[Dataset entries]
Segment Open
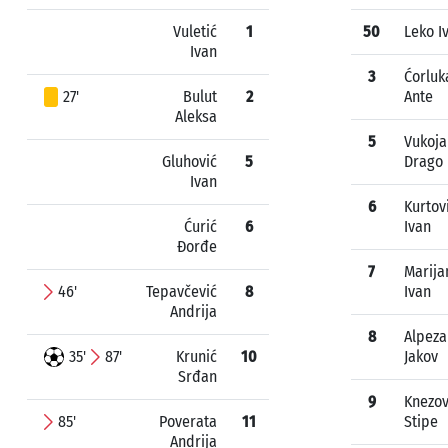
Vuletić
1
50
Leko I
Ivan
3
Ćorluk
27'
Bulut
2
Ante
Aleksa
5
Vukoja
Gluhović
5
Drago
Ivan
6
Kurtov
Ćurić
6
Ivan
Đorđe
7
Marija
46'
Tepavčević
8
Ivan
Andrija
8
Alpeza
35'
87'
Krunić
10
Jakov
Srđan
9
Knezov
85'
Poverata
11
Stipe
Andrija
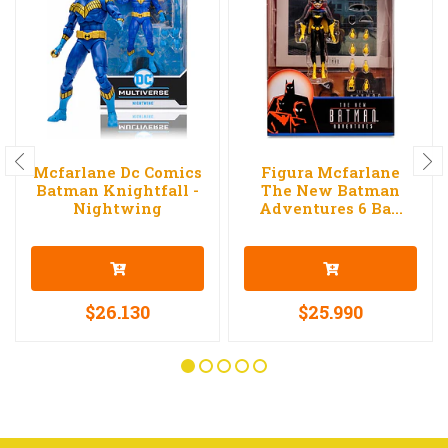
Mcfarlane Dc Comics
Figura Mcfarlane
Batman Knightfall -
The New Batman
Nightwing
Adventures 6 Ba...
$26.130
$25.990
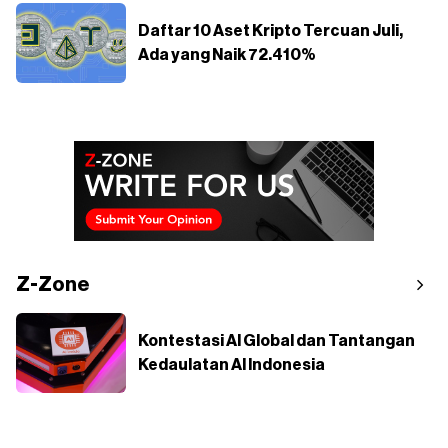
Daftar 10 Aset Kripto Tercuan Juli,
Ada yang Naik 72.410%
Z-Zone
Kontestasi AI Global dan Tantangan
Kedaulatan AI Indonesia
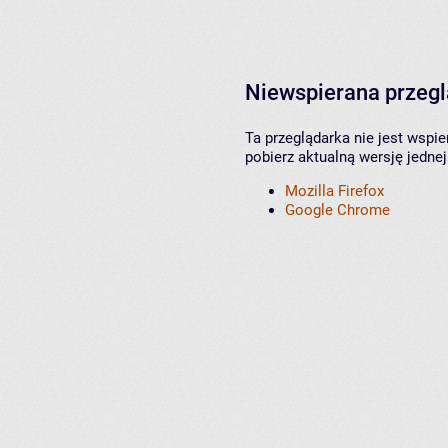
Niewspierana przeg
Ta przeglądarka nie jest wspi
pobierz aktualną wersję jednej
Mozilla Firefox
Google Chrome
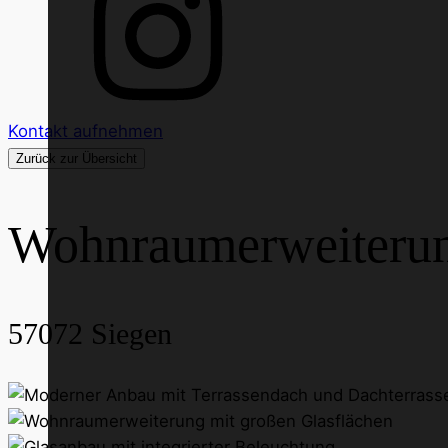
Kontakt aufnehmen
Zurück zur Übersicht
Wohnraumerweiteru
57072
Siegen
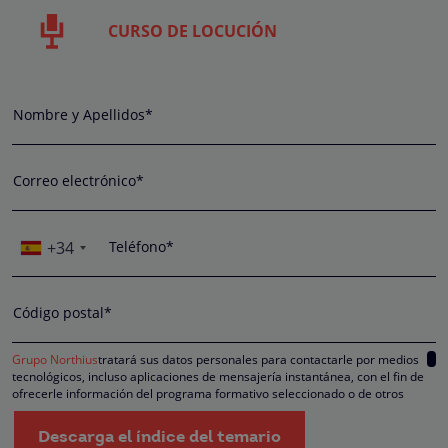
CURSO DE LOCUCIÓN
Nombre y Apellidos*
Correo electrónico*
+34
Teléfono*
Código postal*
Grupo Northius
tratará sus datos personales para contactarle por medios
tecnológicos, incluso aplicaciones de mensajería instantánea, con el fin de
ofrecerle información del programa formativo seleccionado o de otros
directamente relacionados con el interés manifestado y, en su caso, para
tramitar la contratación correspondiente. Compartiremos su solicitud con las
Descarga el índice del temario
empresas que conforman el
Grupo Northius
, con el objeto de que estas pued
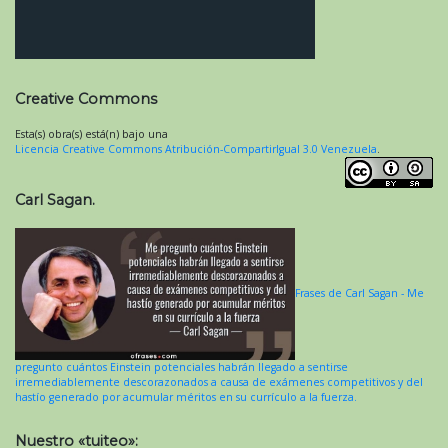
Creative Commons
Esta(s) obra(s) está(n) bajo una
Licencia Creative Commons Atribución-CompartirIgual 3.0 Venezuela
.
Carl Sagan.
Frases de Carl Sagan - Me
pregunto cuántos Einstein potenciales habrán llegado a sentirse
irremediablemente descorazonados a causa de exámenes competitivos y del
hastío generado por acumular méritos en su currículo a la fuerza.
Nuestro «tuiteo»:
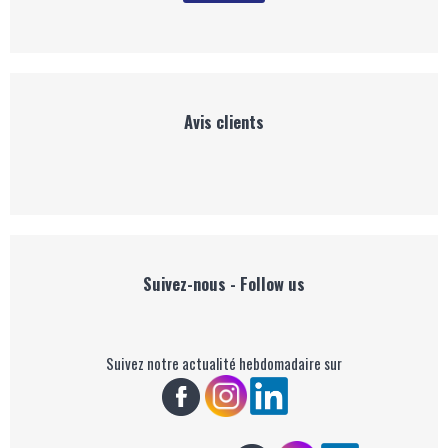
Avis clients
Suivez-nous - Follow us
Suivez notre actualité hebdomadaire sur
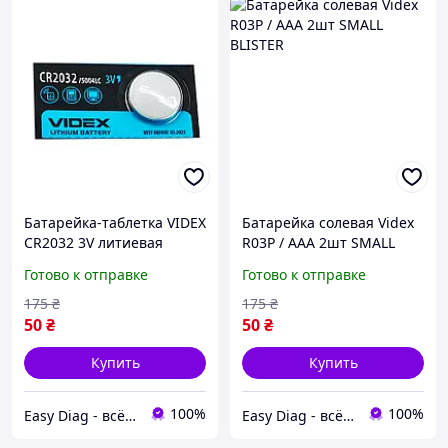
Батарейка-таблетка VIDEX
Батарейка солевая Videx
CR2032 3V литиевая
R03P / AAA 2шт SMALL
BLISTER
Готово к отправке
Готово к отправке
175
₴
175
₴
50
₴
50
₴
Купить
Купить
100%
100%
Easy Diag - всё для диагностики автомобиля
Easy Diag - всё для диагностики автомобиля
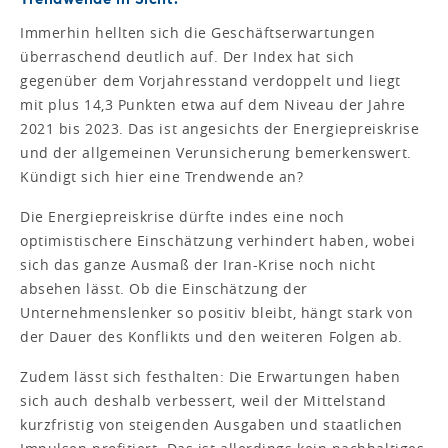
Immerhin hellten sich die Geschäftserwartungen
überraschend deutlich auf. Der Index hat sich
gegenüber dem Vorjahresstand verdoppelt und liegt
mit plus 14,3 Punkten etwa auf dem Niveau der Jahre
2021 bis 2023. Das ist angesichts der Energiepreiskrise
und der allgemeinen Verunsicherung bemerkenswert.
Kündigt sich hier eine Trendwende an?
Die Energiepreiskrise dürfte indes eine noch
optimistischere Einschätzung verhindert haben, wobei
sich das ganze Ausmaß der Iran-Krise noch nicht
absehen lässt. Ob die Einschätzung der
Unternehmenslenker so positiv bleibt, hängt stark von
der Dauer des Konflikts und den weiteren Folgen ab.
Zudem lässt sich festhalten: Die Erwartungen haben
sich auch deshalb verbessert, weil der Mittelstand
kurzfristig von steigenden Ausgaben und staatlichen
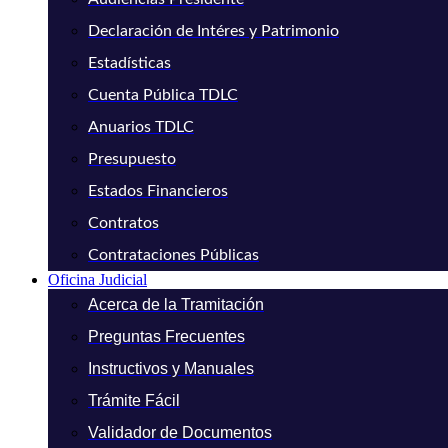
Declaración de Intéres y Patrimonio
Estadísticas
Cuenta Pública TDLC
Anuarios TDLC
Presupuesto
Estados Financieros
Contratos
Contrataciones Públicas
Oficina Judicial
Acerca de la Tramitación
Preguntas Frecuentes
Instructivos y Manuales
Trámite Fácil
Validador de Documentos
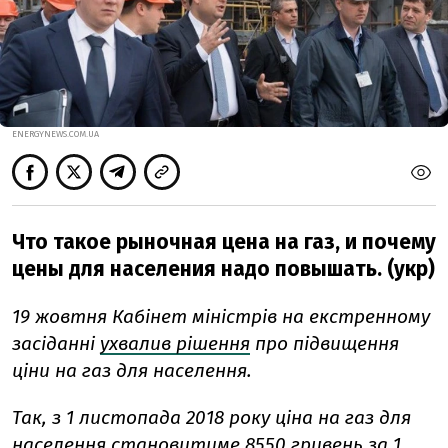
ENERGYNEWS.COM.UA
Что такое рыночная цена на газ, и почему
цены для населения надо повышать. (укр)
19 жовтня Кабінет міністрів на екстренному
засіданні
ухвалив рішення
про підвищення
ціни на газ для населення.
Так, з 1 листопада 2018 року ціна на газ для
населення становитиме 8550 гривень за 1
Segment Closed
Segment Open
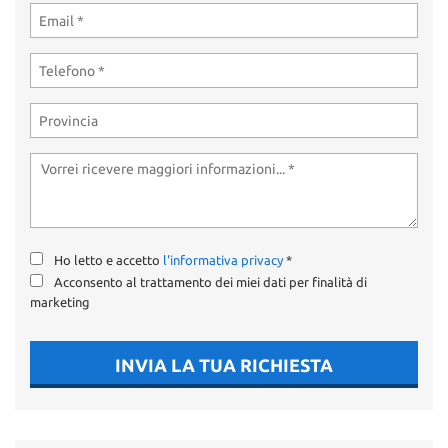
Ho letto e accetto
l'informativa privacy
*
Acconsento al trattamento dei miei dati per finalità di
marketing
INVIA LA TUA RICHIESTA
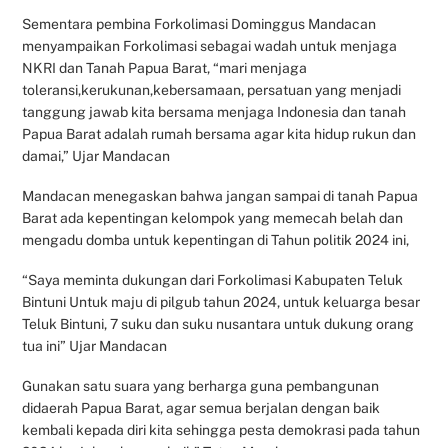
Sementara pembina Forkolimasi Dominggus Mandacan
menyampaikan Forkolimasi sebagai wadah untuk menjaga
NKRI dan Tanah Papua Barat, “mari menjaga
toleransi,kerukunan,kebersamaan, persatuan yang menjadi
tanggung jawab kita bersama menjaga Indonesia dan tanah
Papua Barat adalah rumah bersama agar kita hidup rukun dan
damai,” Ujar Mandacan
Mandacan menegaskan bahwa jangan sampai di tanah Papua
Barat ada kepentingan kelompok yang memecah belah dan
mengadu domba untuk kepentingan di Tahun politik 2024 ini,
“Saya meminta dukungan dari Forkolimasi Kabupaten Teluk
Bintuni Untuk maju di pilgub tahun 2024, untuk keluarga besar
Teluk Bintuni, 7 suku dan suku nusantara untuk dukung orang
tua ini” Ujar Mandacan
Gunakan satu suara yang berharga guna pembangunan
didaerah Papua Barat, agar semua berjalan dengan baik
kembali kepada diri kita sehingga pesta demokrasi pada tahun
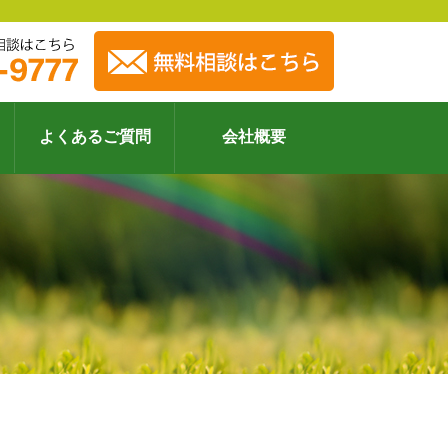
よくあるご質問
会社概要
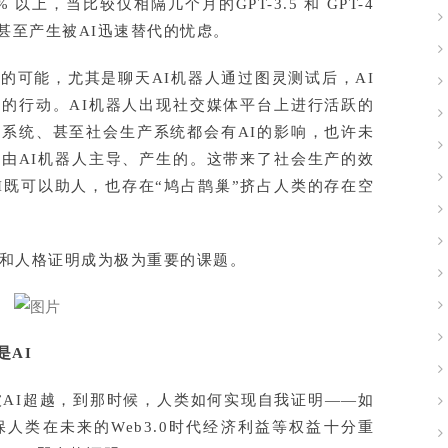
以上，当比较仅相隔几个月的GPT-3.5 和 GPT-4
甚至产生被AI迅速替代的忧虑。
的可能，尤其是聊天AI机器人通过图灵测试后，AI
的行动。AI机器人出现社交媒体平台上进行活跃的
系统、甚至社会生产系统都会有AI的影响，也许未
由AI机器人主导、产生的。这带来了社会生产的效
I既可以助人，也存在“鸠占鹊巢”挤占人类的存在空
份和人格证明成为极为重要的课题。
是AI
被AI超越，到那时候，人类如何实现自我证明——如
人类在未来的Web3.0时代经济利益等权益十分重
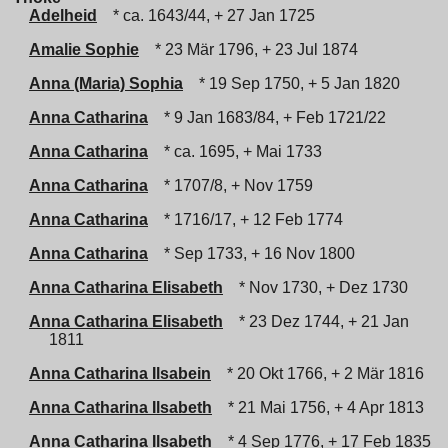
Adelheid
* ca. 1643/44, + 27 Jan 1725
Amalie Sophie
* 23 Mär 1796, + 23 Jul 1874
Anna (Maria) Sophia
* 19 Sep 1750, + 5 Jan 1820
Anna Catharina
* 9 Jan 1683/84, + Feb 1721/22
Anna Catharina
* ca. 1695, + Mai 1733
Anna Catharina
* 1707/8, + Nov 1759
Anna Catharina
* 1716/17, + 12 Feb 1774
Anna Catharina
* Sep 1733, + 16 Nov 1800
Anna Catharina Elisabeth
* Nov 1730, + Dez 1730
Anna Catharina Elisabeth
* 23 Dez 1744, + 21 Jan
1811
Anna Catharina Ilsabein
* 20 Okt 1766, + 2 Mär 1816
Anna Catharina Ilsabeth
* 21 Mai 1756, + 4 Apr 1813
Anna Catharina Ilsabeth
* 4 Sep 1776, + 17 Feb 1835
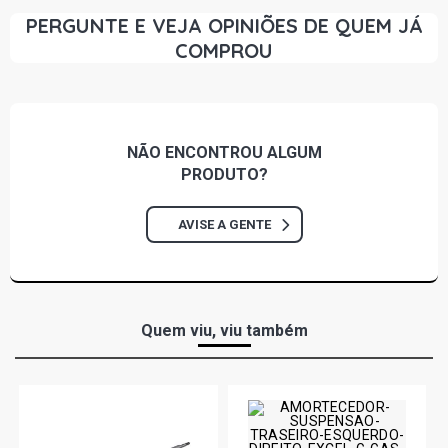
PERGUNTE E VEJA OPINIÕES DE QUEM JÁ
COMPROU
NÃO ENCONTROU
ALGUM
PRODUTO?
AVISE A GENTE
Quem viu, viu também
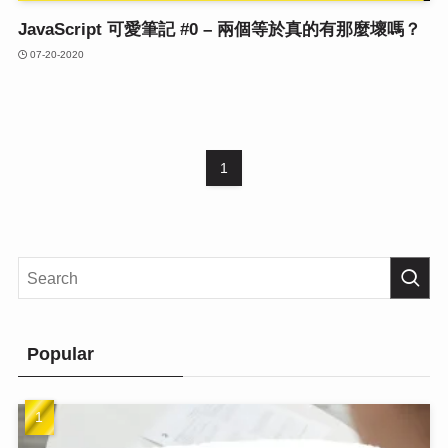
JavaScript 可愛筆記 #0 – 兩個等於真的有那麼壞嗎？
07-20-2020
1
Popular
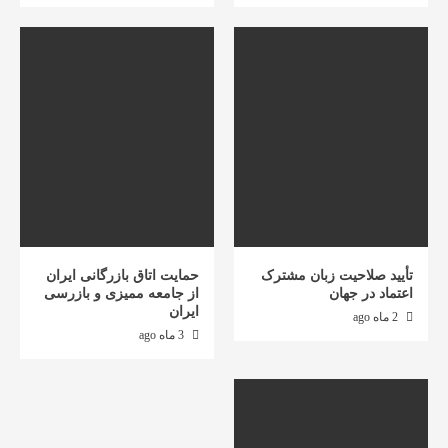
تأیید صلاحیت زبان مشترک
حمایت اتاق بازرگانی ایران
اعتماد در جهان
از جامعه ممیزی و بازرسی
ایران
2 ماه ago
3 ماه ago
Segment Closed
Segment Open
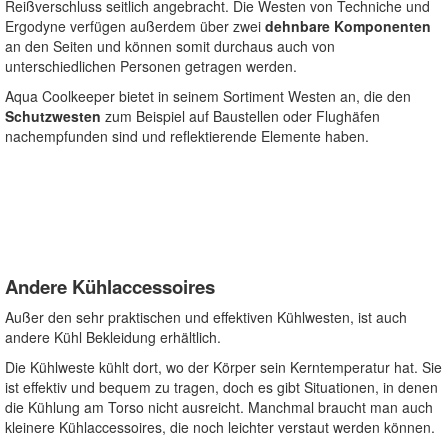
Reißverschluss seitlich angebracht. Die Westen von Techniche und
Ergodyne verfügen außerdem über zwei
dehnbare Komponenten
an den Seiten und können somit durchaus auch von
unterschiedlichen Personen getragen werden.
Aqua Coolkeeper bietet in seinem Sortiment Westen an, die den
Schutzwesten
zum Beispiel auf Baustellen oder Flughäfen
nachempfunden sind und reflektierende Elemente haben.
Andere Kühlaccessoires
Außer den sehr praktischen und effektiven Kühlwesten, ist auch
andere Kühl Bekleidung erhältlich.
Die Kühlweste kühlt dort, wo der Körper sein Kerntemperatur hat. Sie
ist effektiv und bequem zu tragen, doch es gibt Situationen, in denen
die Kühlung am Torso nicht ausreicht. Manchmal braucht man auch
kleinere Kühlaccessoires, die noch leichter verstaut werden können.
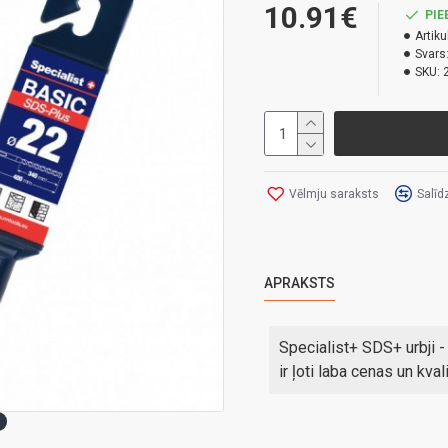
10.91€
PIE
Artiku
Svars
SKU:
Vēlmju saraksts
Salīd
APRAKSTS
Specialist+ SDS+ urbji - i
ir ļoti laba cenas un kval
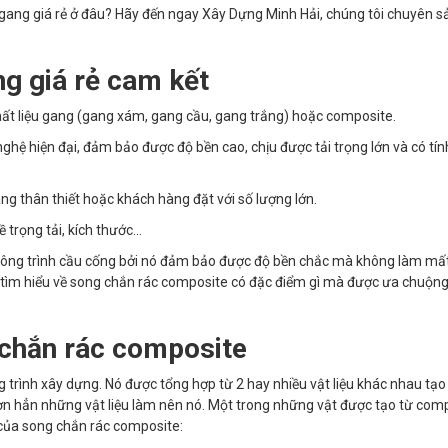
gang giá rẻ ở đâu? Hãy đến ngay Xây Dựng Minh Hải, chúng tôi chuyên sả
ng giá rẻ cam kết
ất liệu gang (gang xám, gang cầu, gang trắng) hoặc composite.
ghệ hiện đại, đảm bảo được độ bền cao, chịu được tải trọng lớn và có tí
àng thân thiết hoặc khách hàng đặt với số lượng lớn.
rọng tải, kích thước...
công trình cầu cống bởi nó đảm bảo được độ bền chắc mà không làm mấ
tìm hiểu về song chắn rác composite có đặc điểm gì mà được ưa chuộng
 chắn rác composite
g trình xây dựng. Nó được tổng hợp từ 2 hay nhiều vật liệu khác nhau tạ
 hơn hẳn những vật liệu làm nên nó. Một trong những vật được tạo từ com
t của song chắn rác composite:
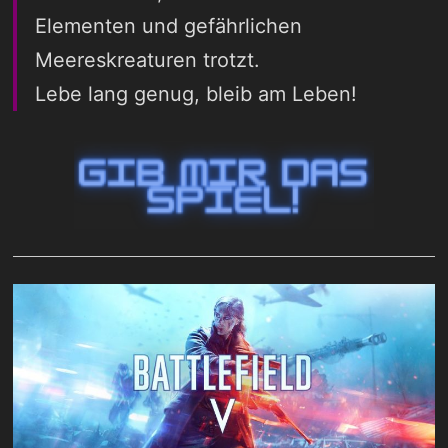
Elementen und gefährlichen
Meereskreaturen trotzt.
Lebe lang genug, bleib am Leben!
Segment Closed
Copy each line of the data that contains the word "gang".

gang giá rẻ ở đâu? Hãy đến ngay Xây Dựng Minh Hải, chúng tôi chuyên sả
ất liệu gang (gang xám, gang cầu, gang trắng) hoặc composite.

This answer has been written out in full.